An important note: a portion of stock still remains unsold by the end of the estimated business period, a portion of stock needs to be reordered more often than it was expected. The marginal income which is maximized by this program is understood to be a mathematical expectation of a difference between the monetary proceeds and the variable expenses (or direct cost in terms of cost accounting) by the end of the estimated business period less the stock not sold as scheduled. In other words, the program shows how to plan prices and product output volumes so as to maximize the rate of monetary income flow.
3. The CVP optimizer allows to improve the finished products sales. After determining the "absolute" purchase order plan without taking into account the products in stock and the orders paid for, this stock can then be subtracted from the plan on the basis of the CVP optimizer's solutions. As a result, the current expenses will be optimized, and the new prices and volumes for ordering the end product will be adjusted so as to increase the overall profitability.
4. Tentative prices can be ascertained and set more accurately for the same type of product but under different market conditions (different groups of consumers, different seasons, different regions).

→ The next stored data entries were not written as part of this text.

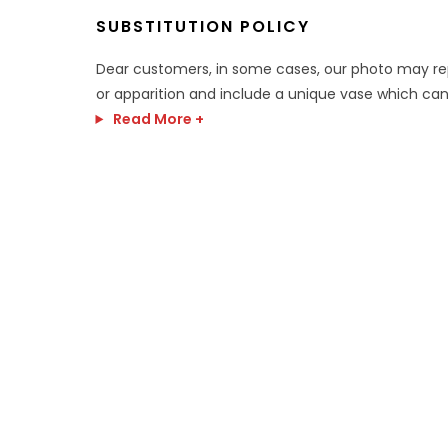
SUBSTITUTION POLICY
Dear customers, in some cases, our photo may r
or apparition and include a unique vase which can
Read More +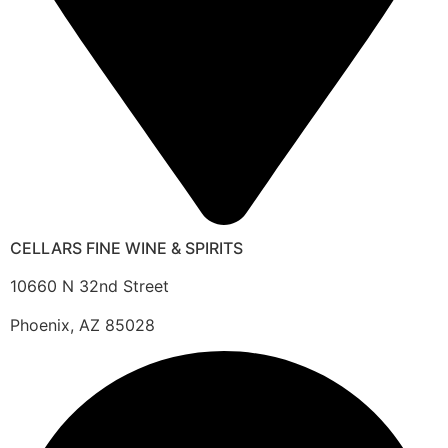
CELLARS FINE WINE & SPIRITS
10660 N 32nd Street
Phoenix, AZ 85028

5. When making a comparison of two investment projects it is important to take into account the new project results (a new variety of products, any changes in demand, a reduction in the rate of current expenses and the duration of a term of returns on the investments within which the market conditions may change. In any case the uncertainty factor is considerably higher than that when we deal with current planning. The CVP optimizer can be efficient in providing more solid grounds for the validity of this or that decision made.
6. The program allows to use the "reorder point" to maintain the stock replenishment process by way of a routine updating of the end product output forecast. The demand forecast is usually uncertain, and the CVP optimizer provides a well-balanced evaluation for each production program ensuring the best and smooth production flow and the highest rate of monetary income flow. Of course, if the forecast for the sales of one type of product is too optimistic, some part of that stock still remains unsold by the end of the estimated period (the reorder point level will be reached later). Also it may be necessary to order other products ahead of the scheduled time. The financial losses for a product group as a whole will be the least possible. The rate of the proceeds flow for a large group of products will be more regular and steady due to the law of large numbers and will be very close to the highest value because of the use of the CVP optimizer. The program uses the simplest built-in "make-to-stock" model to meet the needs of a small trading company: it sells what it has purchased. Real models are much more complicated, but a balanced estimation of the rate of end product sales is a critical parameter for any of them.
7. The CVP optimizer is designed to provide a real time support for management decisions. The program interface, a great variety of data sources (Access, Excel, Lotus, dBase, FoxPro, Paradox, etc.), and Crystal Reports used for results data processing - all these make it easy for the CVP optimizer software to be incorporated into existing computer systems.